Remedies to relieve poison ivy symptoms
• Use a vinegar compress to dry the rash and relieve itching. Mix a half-cup white vinegar with 1-1/2 cups water. Chill in the refrigerator. When you need cool relief, moisten a cloth in the solution and press it onto the rash.
• Dab calamine lotion onto the rash. This classic poison ivy remedy relieves itch and will help dry up blisters. If you find the lotion too runny, just mix in a little cornstarch.
• Soak a cloth in cold milk and hold it against your skin. Cold milk is more soothing to itchy skin than cold water. Exactly why milk relieves itching is unknown, but perhaps it’s the milk fat.
• Using a cotton ball, treat your rash with witch hazel, which has a great reputation as a skin soother. The kind that comes in an alcohol solution cools your skin as it evaporates.
• Moisten a plain old tea bag (black or green, it doesn’t matter) and apply it to the itchy skin. The tannic acid in tea, which is astringent, helps contract inflamed tissue and relieve the itching.

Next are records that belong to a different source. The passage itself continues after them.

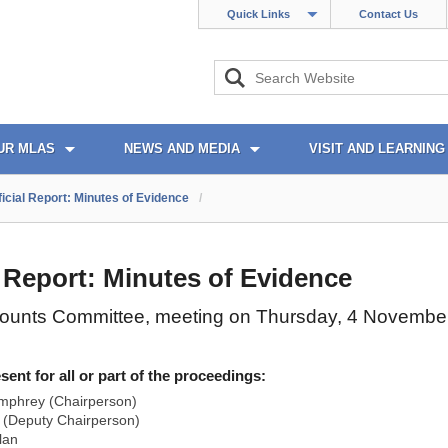
Quick Links
Contact Us
UR MLAS
NEWS AND MEDIA
VISIT AND LEARNING
ficial Report: Minutes of Evidence
/
l Report: Minutes of Evidence
counts Committee, meeting on Thursday, 4 Novembe
nt for all or part of the proceedings:
mphrey (Chairperson)
(Deputy Chairperson)
lan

• Take a warm bath to which you’ve added a few tablespoons of colloidal oatmeal or plain oatmeal ground in a blender. The oatmeal will help dry a rash that has started to blister, and also relieves the itch. Be careful when getting out—oatmeal makes the tub very slippery.
• To dry out the rash, relax in a bath containing Epsom salt. Follow the label directions.
Prevent poison ivy
• Whenever venturing out into the wilds where you may come into contact with poisonous plants, wear long pants and a long-sleeved shirt.
• Get a plant-identification book, and learn to recognize poison ivy, oak, and sumac. Many people recognize poison ivy for its “leaves of three.” But they may fail to recognize that poison ivy can grow as a shrub or tree-clinging vine as well as a ground cover. In the spring, its leaves are reddish. Late in the season, it bears pale white berries.
• Don’t go near any burning brush pile. If there’s poison ivy in the pile, the oil takes to the air and can get into your lungs. You can develop a serious lung infection, as well as a rash over your entire body.
When to see your doctor
If you’re in extreme discomfort, or if you have severe blistering, swelling, or redness, call your doctor. You should also alert the doctor if you might have inhaled the smoke of burning poison ivy plants, particularly if you become short of breath. Seek medical attention at once if the rash is on your eyes, nose, mouth, throat, or genitals.